EXERCISE AIM:
Retype the lines of the material below, exactly and only, from the one containing "OK [button] (773, 649)" through the last line, with pictures left out.

● ● ● ●

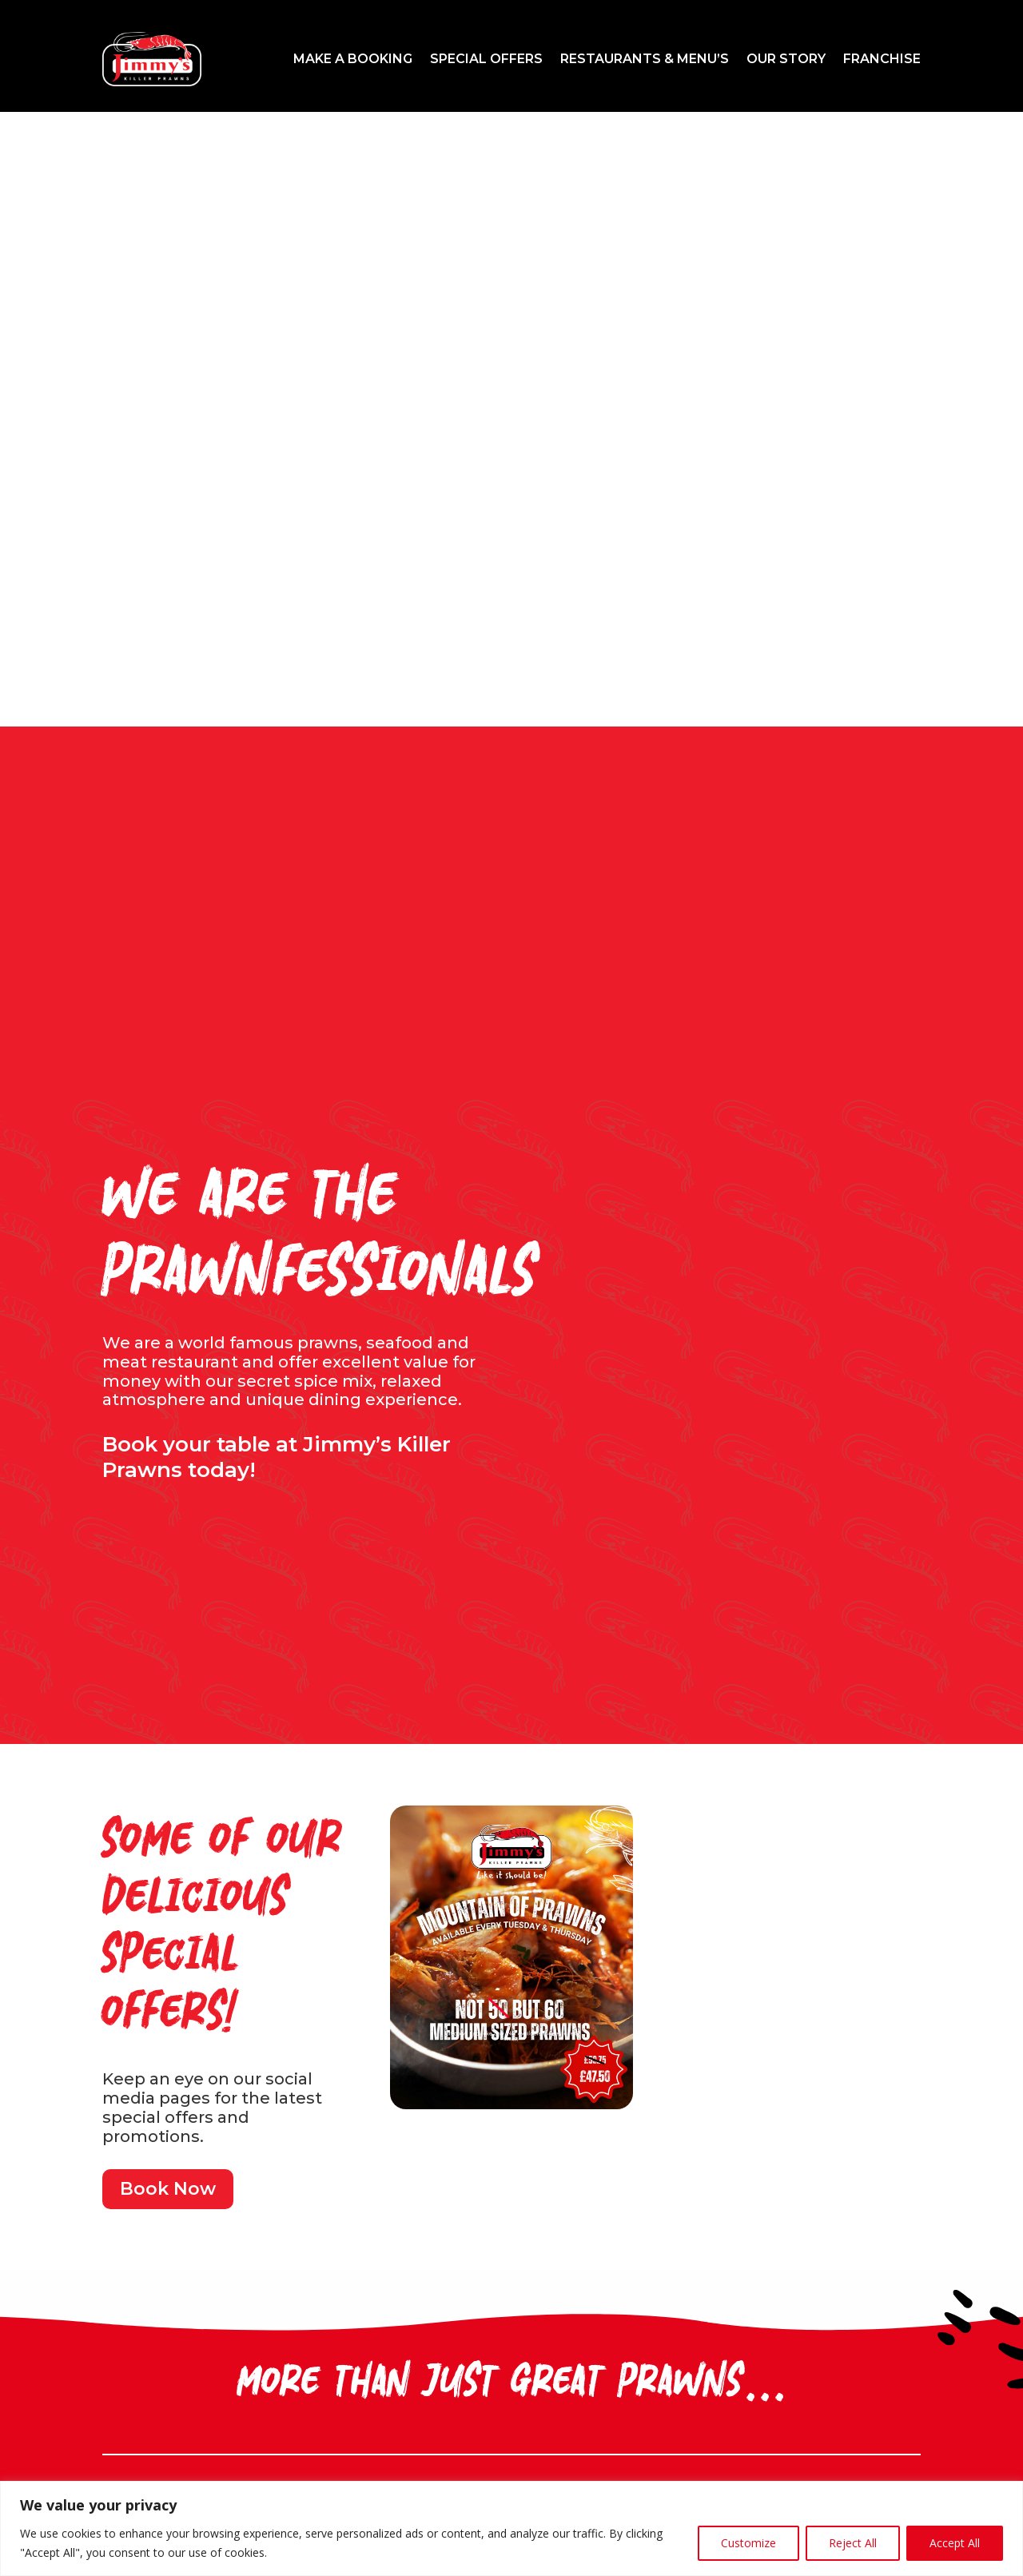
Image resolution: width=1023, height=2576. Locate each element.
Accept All (954, 2542)
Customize (748, 2542)
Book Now (168, 2189)
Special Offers (486, 58)
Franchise (882, 58)
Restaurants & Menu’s (644, 58)
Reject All (853, 2542)
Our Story (786, 58)
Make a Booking (352, 58)
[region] (511, 2528)
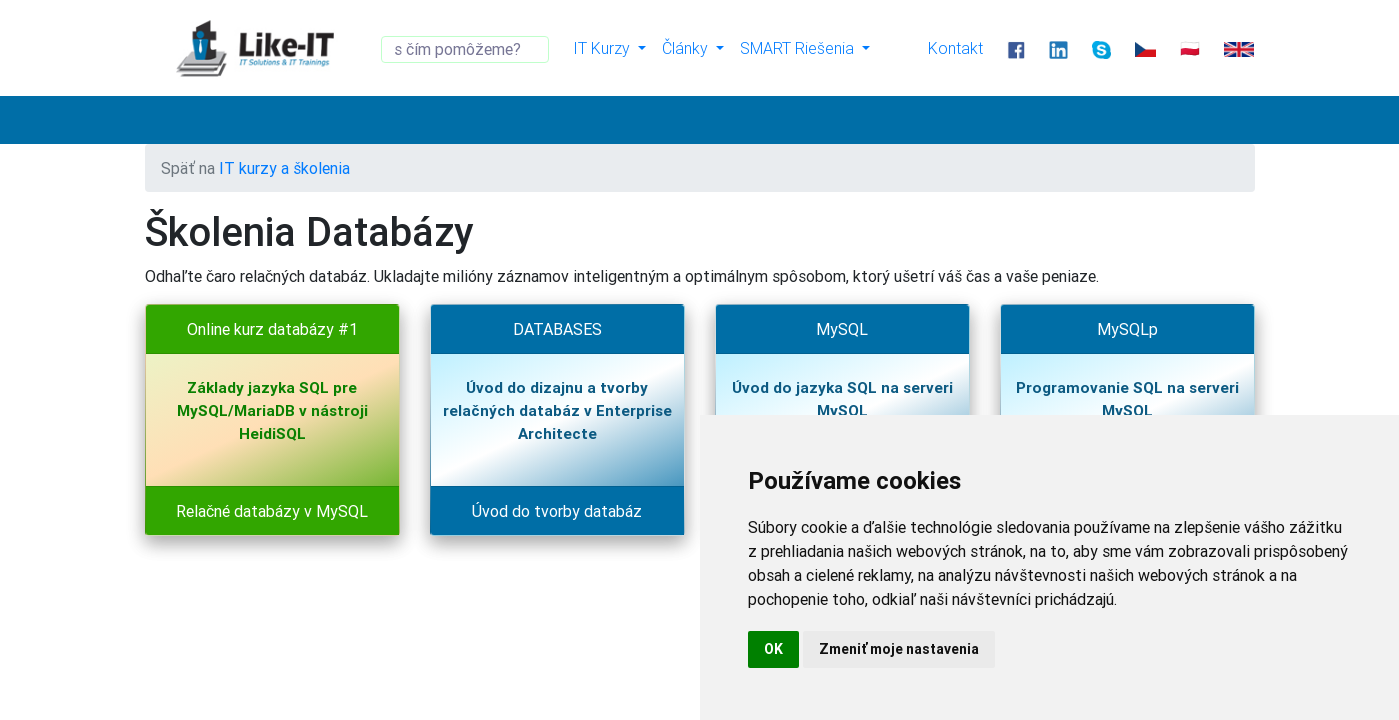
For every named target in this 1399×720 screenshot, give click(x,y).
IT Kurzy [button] (603, 48)
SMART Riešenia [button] (799, 48)
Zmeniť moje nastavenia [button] (899, 649)
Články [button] (687, 48)
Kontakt (955, 48)
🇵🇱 (1190, 48)
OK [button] (773, 649)
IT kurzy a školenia (284, 168)
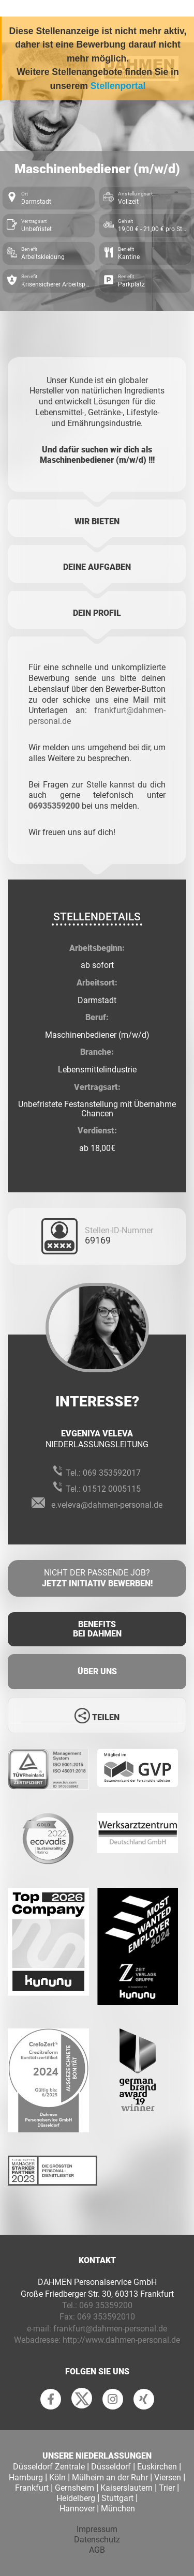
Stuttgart (117, 2498)
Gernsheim (74, 2488)
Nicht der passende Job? (97, 1578)
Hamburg (26, 2477)
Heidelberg (75, 2498)
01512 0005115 (112, 1489)
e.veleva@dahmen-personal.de (106, 1505)
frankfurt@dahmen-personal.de (110, 2328)
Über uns (97, 1671)
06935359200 (54, 806)
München (118, 2508)
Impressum (97, 2529)
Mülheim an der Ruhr (110, 2477)
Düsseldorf (111, 2467)
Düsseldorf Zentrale (49, 2467)
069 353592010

● ● ● ●

YOUR RESPONSE:
OK [button] (773, 649)
IT kurzy a školenia (284, 168)
Stuttgart (117, 2498)
Gernsheim (74, 2488)
Nicht der passende Job? (97, 1578)
Hamburg (26, 2477)
Heidelberg (75, 2498)
01512 0005115 (112, 1489)
e.veleva@dahmen-personal.de (106, 1505)
frankfurt@dahmen-personal.de (110, 2328)
Über uns (97, 1671)
06935359200 (54, 806)
München (118, 2508)
Impressum (97, 2529)
Mülheim an der Ruhr (110, 2477)
Düsseldorf (111, 2467)
Düsseldorf Zentrale (49, 2467)
069 353592010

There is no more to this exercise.